The dimension n for $\tilde{\mb {Z}}$ is simply the number of nonmissing observations for the VAR= variable; the values $\tilde{z}_1,\tilde{z}_2,\cdots ,\tilde{z}_ n$ are the values of this variable. The coordinates $\tilde{\bm {s}}_1,\tilde{\bm {s}}_2,\cdots ,\tilde{\bm {s}}_ n$ are also found in the DATA= data set, with the variables that correspond to the x and y coordinates identified in the COORDINATES statement. Note: All VAR= variables use the same set of conditioning coordinates; this fixes the matrix $\mb {C}_{22}$ for all simulations.

The dimension k for $\mb {Z}$ is the number of grid points specified in the GRID statement. Since there is a single GRID statement, this fixes the matrix $\mb {C}_{11}$ for all simulations. Similarly, $\mb {C}_{12}$ is fixed.

The Cholesky factorization $\tilde{\mb {C}}=\mb {LL}’$ is computed once, as is the mean correction

\[  \tilde{\bmu }=\bmu _1+\mb {C}_{12}\mb {C}_{22}^{-1}(\bm {x}_2-\bmu _2)  \]

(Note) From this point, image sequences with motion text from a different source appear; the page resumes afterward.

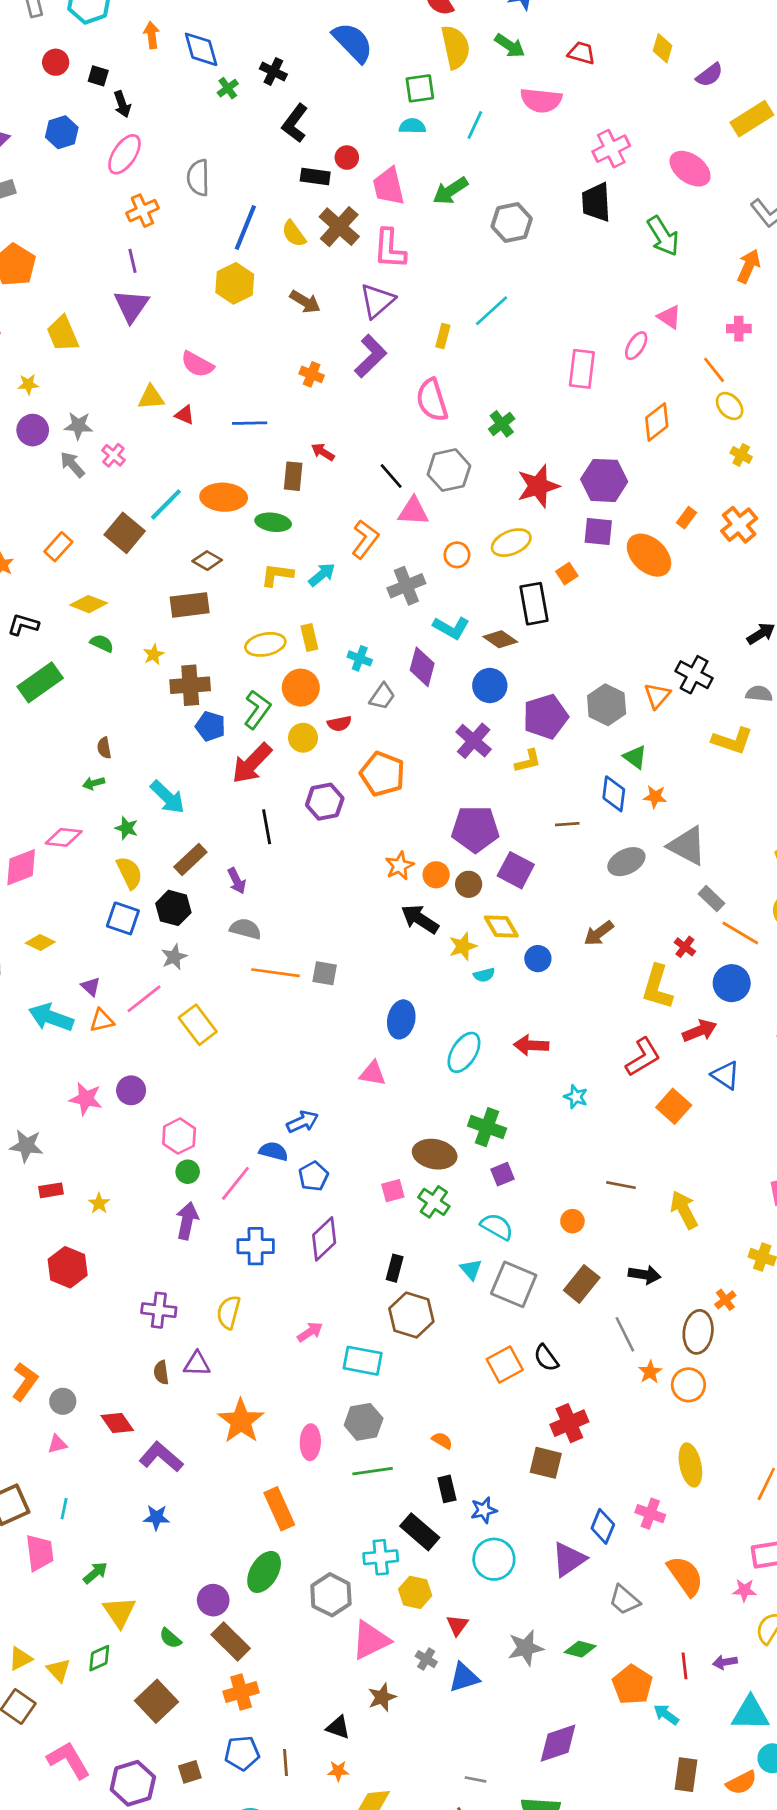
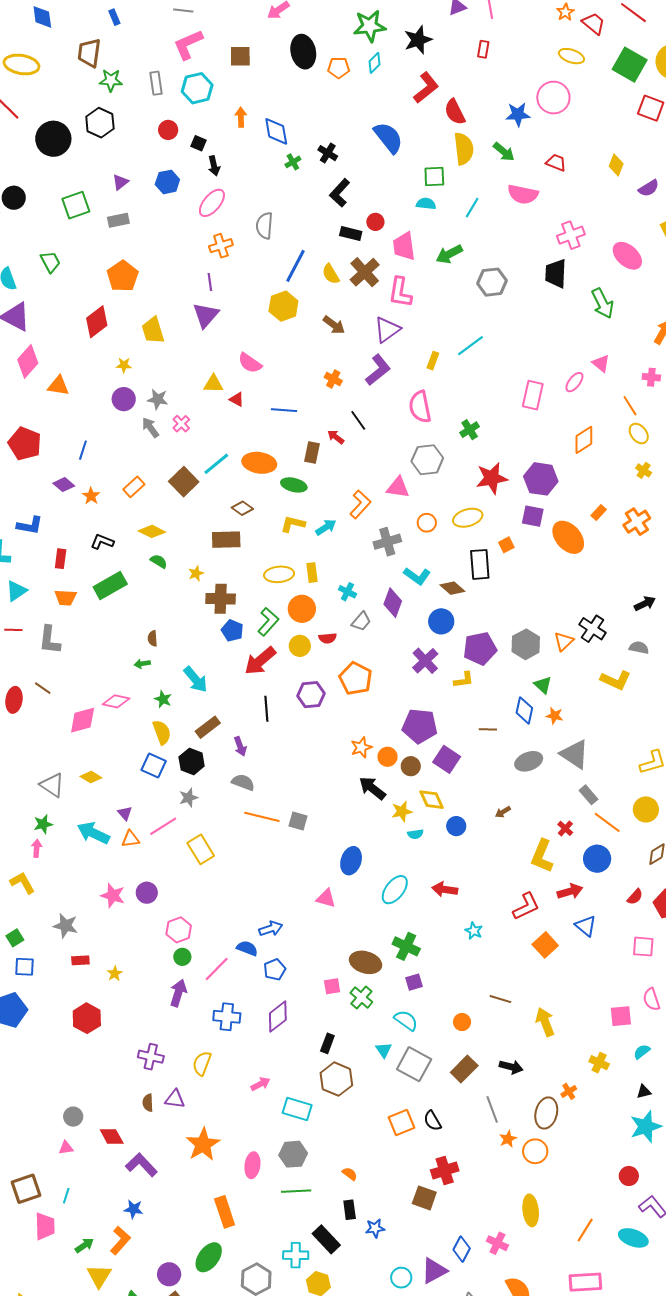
black line: (391, 476) -> (358, 420), moved
brown arrow: (599, 933) -> (503, 812), size x0.7
orange L-shape: (25, 1382) -> (120, 1240), moved
cyan circle: (494, 1559) -> (401, 1278), moved, size x0.7

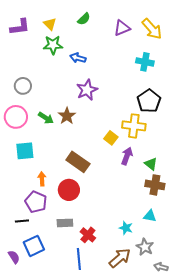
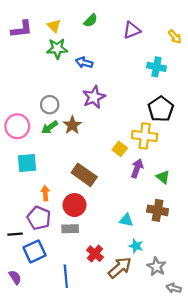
yellow arrow: (152, 29) -> (175, 37), moved, size x0.6
gray circle: (23, 86) -> (50, 105), moved
green arrow: (46, 118) -> (50, 127), turned 112
brown cross: (155, 185) -> (158, 210), moved
cyan triangle: (150, 216) -> (126, 220), moved
black line: (22, 221) -> (15, 234), moved
gray rectangle: (65, 223) -> (70, 229), moved
blue square: (34, 246) -> (35, 251), moved
brown arrow: (120, 258) -> (120, 268), moved
blue line: (79, 259) -> (66, 276), moved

The means $\bmu _1$ and $\bmu _2$ are computed using the grid coordinates $\bm {s}_1,\bm {s}_2,\cdots ,\bm {s}_ k$, the data coordinates $\tilde{\bm {s}}_1,\tilde{\bm {s}}_2,\cdots , \tilde{\bm {s}}_ n$, and the quadratic form specification from the MEAN statement. The simulation is now performed exactly as in the unconditional case. A $k \times 1$ vector of independent standard $N(0,1)$ random variables is generated and multiplied by $\mb {L}$, and $\tilde{\bmu }$ is added to the transformed vector. This is repeated N times, where N is the value specified for the NR= option.